면책 조항: 이 게시물은 정보 제공을 목적으로 한 연구 동향 개요이다. 학술 저작물에서 인용하기 전에 특정 연구 결과, 통계 및 주장은 원본 논문을 통해 반드시 검증해야 한다.

엣지에서의 서버리스: 클라우드-엣지 연속체 전반에 걸친 AI 워크로드 오케스트레이션

서버리스 컴퓨팅은 단순한 거래를 약속했다: 개발자는 함수를 작성하고, 클라우드 제공업체는 나머지 모든 것—스케일링, 프로비저닝, 로드 밸런싱, 장애 허용—을 처리한다. 클라우드 네이티브 애플리케이션에서 이 거래는 눈부신 성공을 거두었다. AWS Lambda는 전 세계적 규모에서 방대한 양의 호출을 처리한다. 개발자 경험은 실질적으로 단순화되었다.

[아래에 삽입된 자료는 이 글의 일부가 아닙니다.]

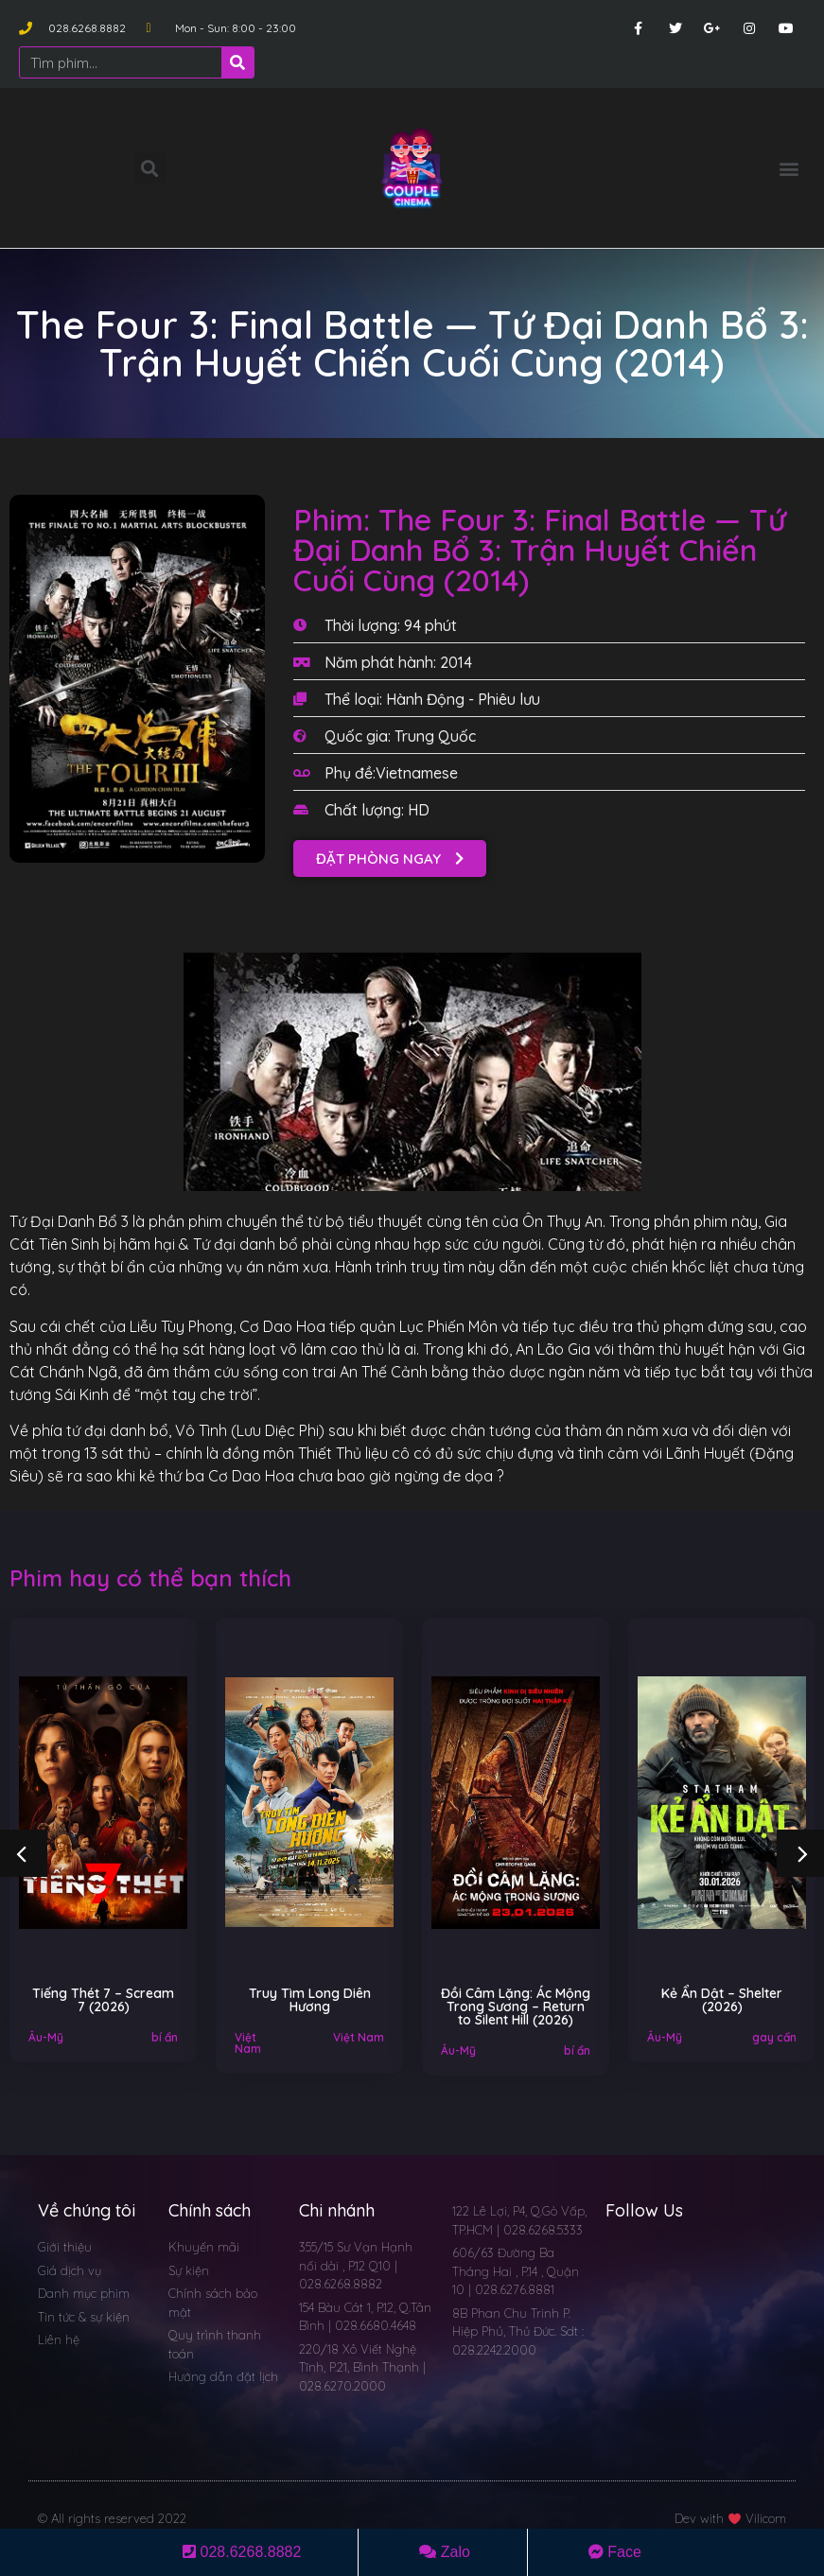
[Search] (237, 62)
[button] (789, 168)
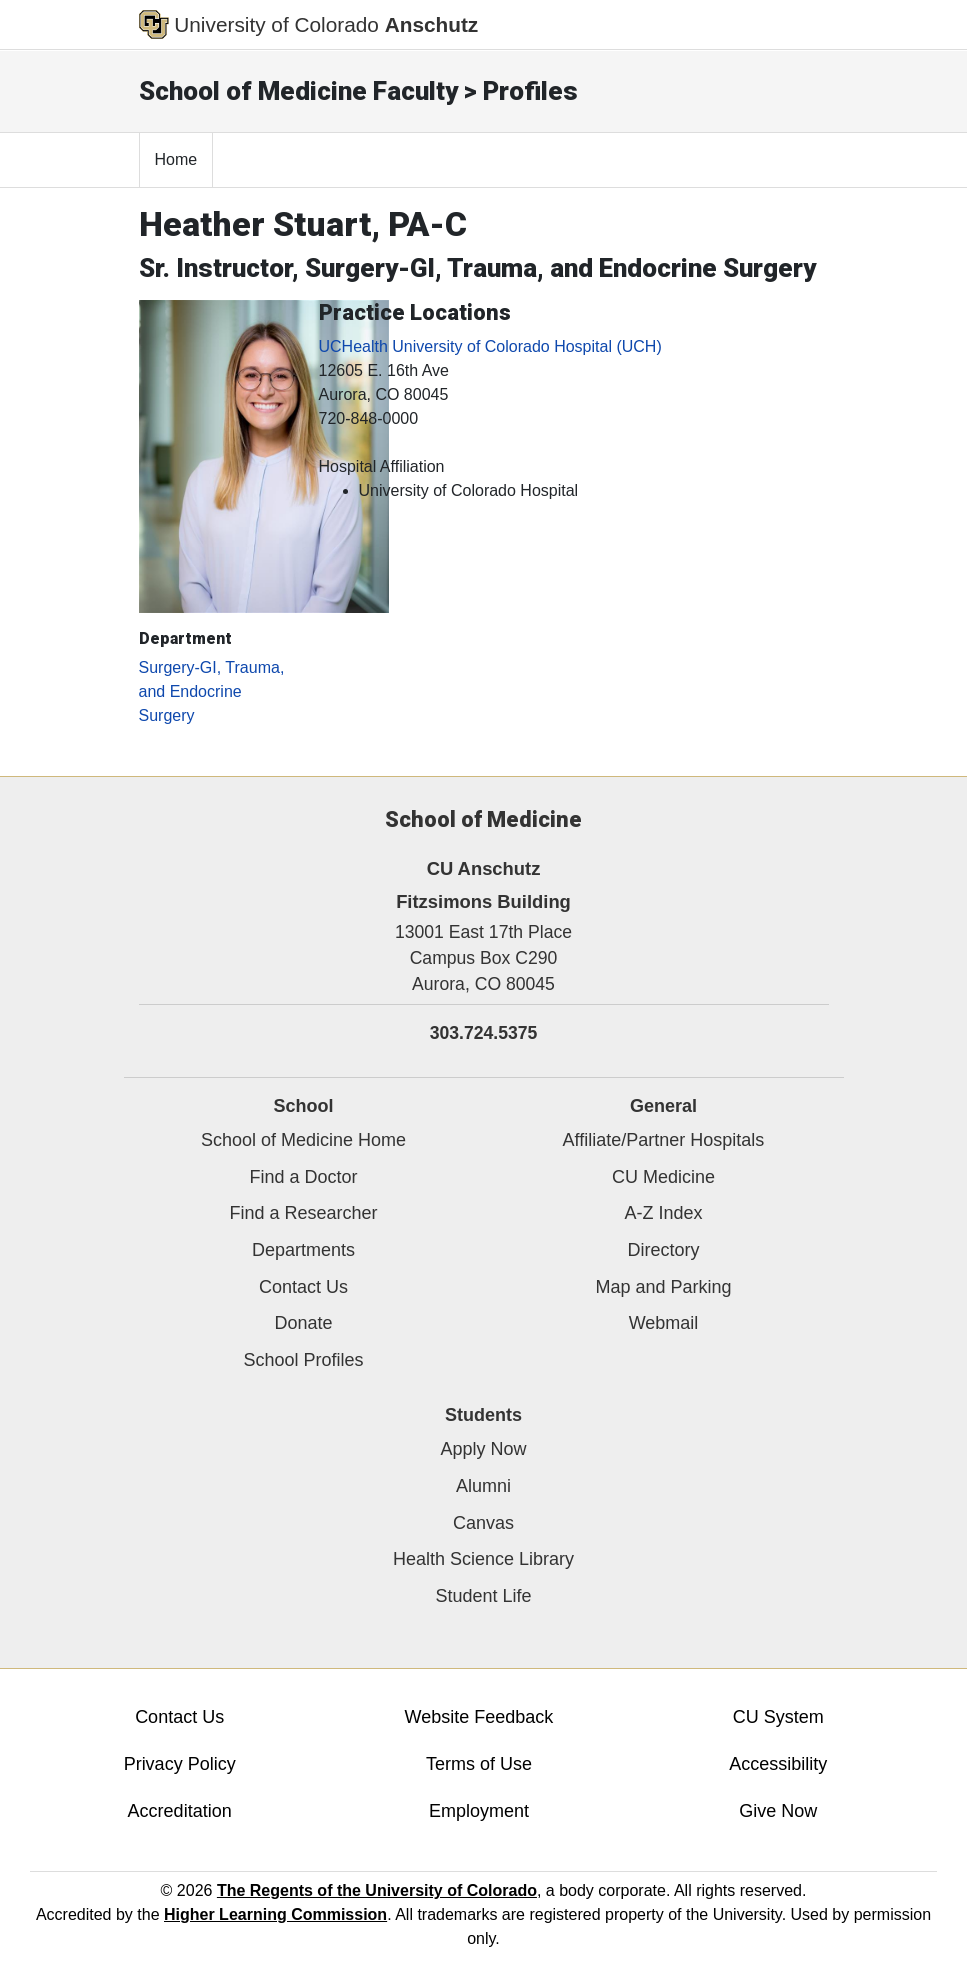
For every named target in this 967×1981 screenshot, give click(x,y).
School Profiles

그러나 엣지에서는 이 거래가 무너진다. 엣지 컴퓨팅—원격 데이터 센터가 아닌 데이터 발생 지점 근처에서 데이터를 처리하는 것—은 지연 시간 요구사항(자율 주행 차량은 밀리초 단위의 응답 시간이 필요하다), 대역폭 제약(원시 비디오를 클라우드로 스트리밍하는 것은 비용이 과도하게 높다), 그리고 개인 정보 보호 우려(민감한 데이터는 로컬 네트워크를 벗어나서는 안 된다)에 의해 주도된다. 서버리스를 이 환경으로 확장한다는 것은 클라우드 모델이 전제하는 모든 가정—자원 가용성, 네트워크 신뢰성, 스케줄링 중앙화, 워크로드 동질성에 관한—을 재고하는 것을 의미한다.

이 분야의 2025년 연구들, 즉 센서 네트워크 인텔리전스(Loconte et al.), 엣지에서의 LLM 추론(Farahani & Prodan), 분산 스케줄링(Chen et al.), 그리고 지연 시간 최적화(Lu et al.)를 아우르는 연구들은 서버리스 컴퓨팅의 다음 프런티어를 위한 아키텍처를 집합적으로 제시한다.

클라우드-엣지 연속체

클라우드 대 엣지라는 전통적인 이분법은 지연 시간 요구사항, 자원 가용성, 데이터 지역성 제약에 기반하여 워크로드가 중앙화된 클라우드 인프라와 분산된 엣지 노드 사이를 동적으로 이동하는 연속체(continuum)로 대체되고 있다.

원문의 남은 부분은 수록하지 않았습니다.